Or Alternately Titled: I Popped Michael Clifford’s Jet Black Cherry
Or Alternately, Alternately Titled: The Obituary of a 5SOS Fan
I’ve never been what anyone would call an accomplished musician. If anything, I’ve always been a “jack of all trades, master of none” when it comes to instruments. I dabble.
So, when Michael Clifford, lead guitarist of 5 Seconds of Summer, announced in January at NAMM that he had partnered with Gibson to release his own signature guitar, I was excited. Not because I ever hoped to play it in a way that would do it justice, but because I love 5SOS and pretending I can play guitar. But, when the guitar was finally released in May and I saw the sticker price of $1,399, I knew that I couldn’t justify it in my budget. That’s a lot of Starbucks I’d be giving up, and let’s face it — I love 5SOS, but I love my mocha lattes.
But, I thought about it. I thought about it a lot. I wanted that guitar. I coveted it. Lying awake at night I fantasized about its magical ability to transform me into guitar god status. I pictured myself holding it in pictures with that well-known Michael Clifford sneer on my face. It called to me like a siren. I knew that this instrument would turn my carefully plucked out rendition of ‘Old McDonald’ into the next Mainstream Masterpiece. I wouldn’t mind being a rock ‘n roll prodigy. Michael Clifford and that guitar had that power.
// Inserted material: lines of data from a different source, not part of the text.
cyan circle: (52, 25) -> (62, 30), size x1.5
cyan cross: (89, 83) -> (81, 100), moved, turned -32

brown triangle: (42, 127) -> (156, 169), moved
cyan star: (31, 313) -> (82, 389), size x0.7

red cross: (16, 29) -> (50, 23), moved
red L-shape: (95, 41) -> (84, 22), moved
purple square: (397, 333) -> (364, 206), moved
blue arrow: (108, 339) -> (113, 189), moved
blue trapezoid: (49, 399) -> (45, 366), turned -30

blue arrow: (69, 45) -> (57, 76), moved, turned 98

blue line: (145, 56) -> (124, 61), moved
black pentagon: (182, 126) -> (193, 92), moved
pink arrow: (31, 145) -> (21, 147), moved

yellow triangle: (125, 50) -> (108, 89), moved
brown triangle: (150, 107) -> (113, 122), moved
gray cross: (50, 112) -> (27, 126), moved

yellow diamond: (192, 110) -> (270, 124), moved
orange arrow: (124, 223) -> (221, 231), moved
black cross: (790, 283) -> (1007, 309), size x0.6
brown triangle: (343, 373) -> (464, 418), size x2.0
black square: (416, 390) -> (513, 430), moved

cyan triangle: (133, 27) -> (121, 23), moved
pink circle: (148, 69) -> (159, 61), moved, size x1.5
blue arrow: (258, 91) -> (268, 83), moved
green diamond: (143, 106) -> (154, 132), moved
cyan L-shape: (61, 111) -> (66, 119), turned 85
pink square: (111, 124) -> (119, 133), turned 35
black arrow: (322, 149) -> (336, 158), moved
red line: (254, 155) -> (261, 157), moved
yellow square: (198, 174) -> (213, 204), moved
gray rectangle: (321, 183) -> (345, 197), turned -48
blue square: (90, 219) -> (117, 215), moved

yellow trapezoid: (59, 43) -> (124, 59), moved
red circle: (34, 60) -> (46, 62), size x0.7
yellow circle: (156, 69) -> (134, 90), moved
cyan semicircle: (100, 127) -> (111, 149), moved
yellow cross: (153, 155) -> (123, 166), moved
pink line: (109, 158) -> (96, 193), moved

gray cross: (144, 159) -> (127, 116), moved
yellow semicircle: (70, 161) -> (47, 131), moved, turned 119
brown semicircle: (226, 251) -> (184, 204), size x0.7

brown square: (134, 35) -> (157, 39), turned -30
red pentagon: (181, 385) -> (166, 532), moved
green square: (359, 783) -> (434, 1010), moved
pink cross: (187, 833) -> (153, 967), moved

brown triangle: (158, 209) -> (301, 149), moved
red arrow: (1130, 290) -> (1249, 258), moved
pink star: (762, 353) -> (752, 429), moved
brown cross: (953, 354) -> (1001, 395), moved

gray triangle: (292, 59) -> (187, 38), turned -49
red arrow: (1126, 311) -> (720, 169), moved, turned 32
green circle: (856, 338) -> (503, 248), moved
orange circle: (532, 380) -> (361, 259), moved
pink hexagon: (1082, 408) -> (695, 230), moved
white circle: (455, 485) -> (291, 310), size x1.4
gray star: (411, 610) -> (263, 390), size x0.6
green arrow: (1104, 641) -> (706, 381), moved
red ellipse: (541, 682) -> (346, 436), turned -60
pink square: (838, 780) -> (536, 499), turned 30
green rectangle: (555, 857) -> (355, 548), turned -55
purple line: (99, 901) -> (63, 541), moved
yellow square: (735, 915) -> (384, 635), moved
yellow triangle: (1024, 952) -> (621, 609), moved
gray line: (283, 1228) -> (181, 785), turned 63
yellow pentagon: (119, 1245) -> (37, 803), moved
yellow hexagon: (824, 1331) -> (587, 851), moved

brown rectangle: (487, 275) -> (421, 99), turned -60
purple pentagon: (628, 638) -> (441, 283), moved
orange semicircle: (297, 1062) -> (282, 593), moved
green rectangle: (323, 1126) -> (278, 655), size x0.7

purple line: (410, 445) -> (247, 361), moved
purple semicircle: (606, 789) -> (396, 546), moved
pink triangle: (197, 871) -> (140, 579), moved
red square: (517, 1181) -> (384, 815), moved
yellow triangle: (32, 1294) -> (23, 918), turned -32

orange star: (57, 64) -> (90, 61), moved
I Bought The Guitar Anyway
So, when I was asked to review the instrument for The Honey Pop, it was really the last nudge I needed to bite the bullet, sacrifice the mocha lattes, and bring that baby home to mama. And let me tell you, baby is here and she’s a beauty. But, don’t take my word for it. Let Michael and Gibson tell you about it here:
And now that that’s out of the way, let’s get to the meat of the subject. This guitar is sexy, friends. It comes straight out of its case whispering love songs in your ear. From the black stain finish to the red Gibson logo and x inlays on the fretboard, this guitar is begging you to pick it up and (in my case) learn. And I plan to. It’s magical after all.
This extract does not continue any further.